# [TRY IT]
Below are the records; give again exactly the line with "Image resolution: width=890, height=1224.", the line with "[google_my_business] (470, 1138)", and each line that lies between them, and nothing besides.
SUPPLIED MATERIAL below:
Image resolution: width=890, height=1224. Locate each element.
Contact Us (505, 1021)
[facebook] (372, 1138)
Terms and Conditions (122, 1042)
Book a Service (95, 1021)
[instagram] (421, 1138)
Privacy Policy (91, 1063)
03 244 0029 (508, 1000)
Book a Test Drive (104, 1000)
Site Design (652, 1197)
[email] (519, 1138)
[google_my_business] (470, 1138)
End of SUPPLIED MATERIAL.
SUPPLIED MATERIAL below:
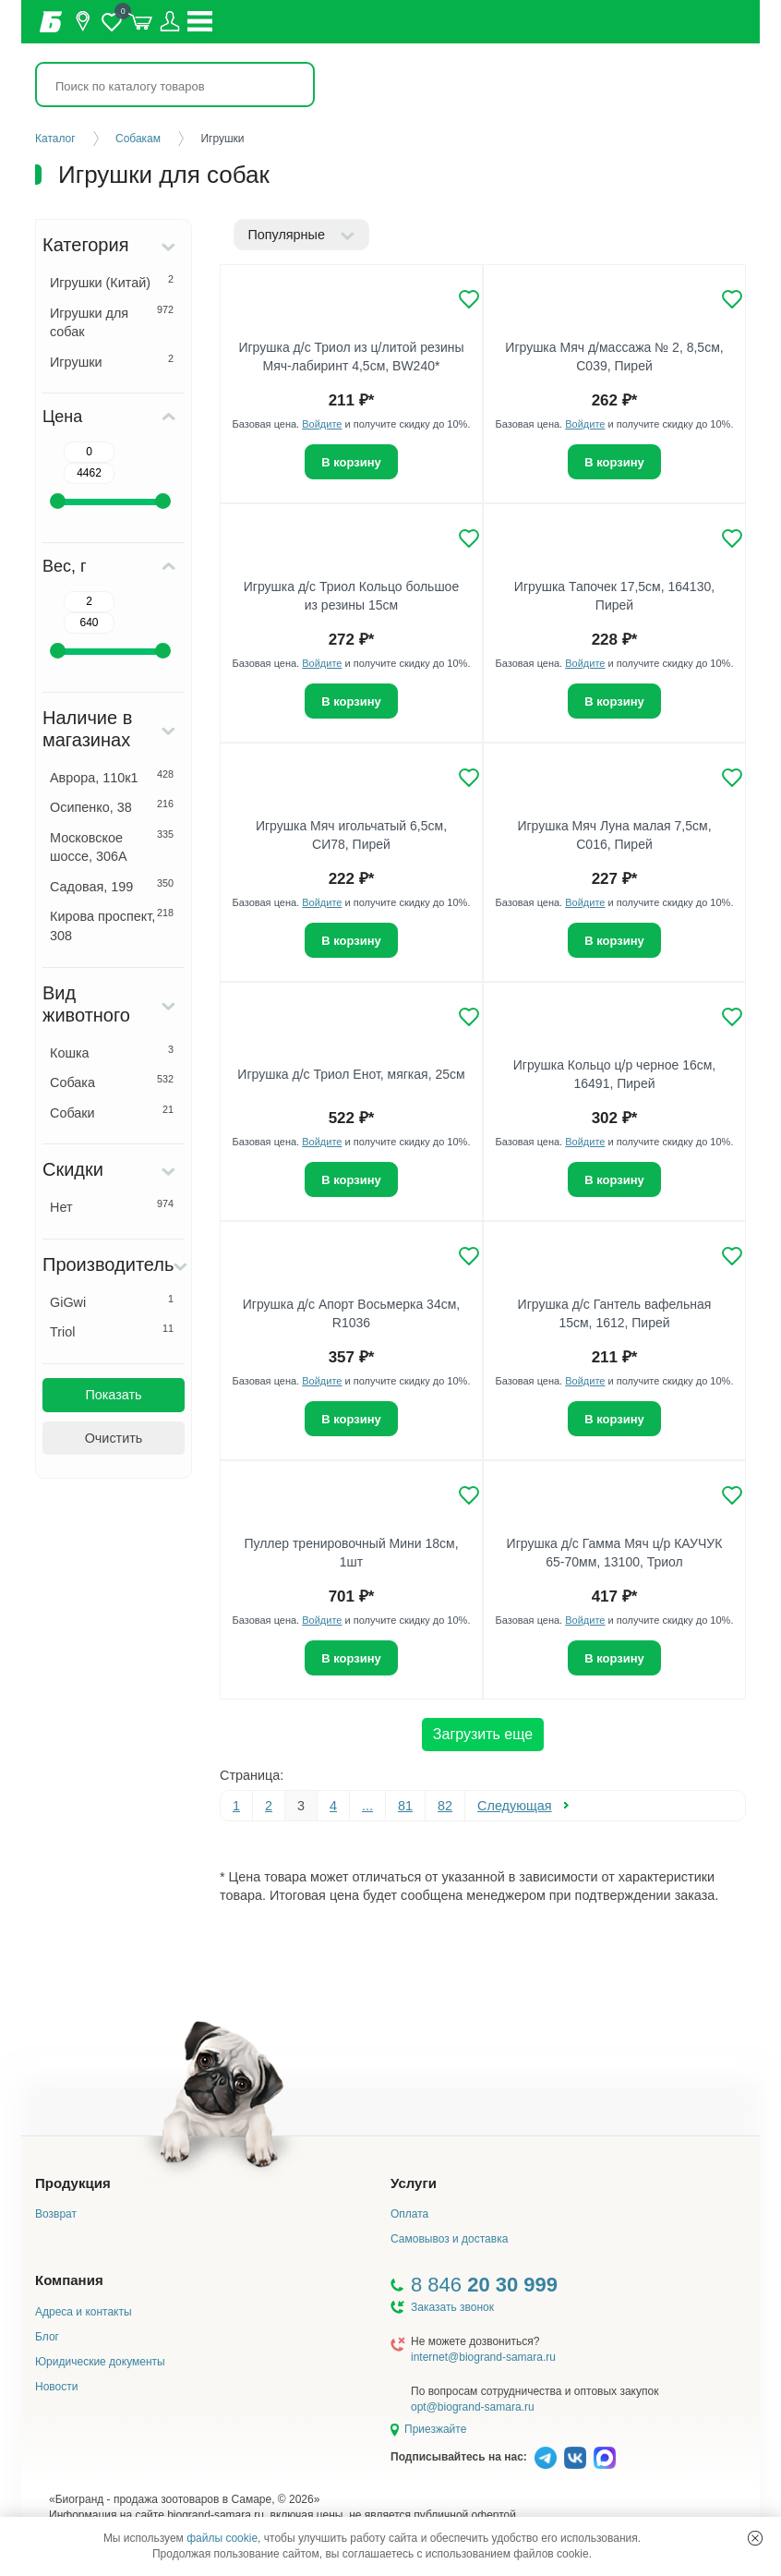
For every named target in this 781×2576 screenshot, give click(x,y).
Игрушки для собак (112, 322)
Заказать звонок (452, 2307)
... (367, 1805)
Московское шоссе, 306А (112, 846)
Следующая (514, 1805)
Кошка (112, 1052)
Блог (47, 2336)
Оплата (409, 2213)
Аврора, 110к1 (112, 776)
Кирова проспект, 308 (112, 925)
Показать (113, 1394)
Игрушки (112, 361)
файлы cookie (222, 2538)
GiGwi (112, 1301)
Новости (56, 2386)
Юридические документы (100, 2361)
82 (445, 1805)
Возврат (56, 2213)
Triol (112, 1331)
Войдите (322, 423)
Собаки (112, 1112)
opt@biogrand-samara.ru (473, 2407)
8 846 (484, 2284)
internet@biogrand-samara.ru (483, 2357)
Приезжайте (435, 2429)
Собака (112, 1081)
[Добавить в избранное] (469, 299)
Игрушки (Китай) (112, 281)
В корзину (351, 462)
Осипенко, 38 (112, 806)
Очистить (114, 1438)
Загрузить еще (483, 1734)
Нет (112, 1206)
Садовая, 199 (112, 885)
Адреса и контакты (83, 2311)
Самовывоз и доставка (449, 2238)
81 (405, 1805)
End of SUPPLIED MATERIAL.
# [OUTPUT FOR THIS EXERCISE]
Image resolution: width=890, height=1224. Locate each element.
Contact Us (505, 1021)
[facebook] (372, 1138)
Terms and Conditions (122, 1042)
Book a Service (95, 1021)
[instagram] (421, 1138)
Privacy Policy (91, 1063)
03 244 0029 (508, 1000)
Book a Test Drive (104, 1000)
Site Design (652, 1197)
[email] (519, 1138)
[google_my_business] (470, 1138)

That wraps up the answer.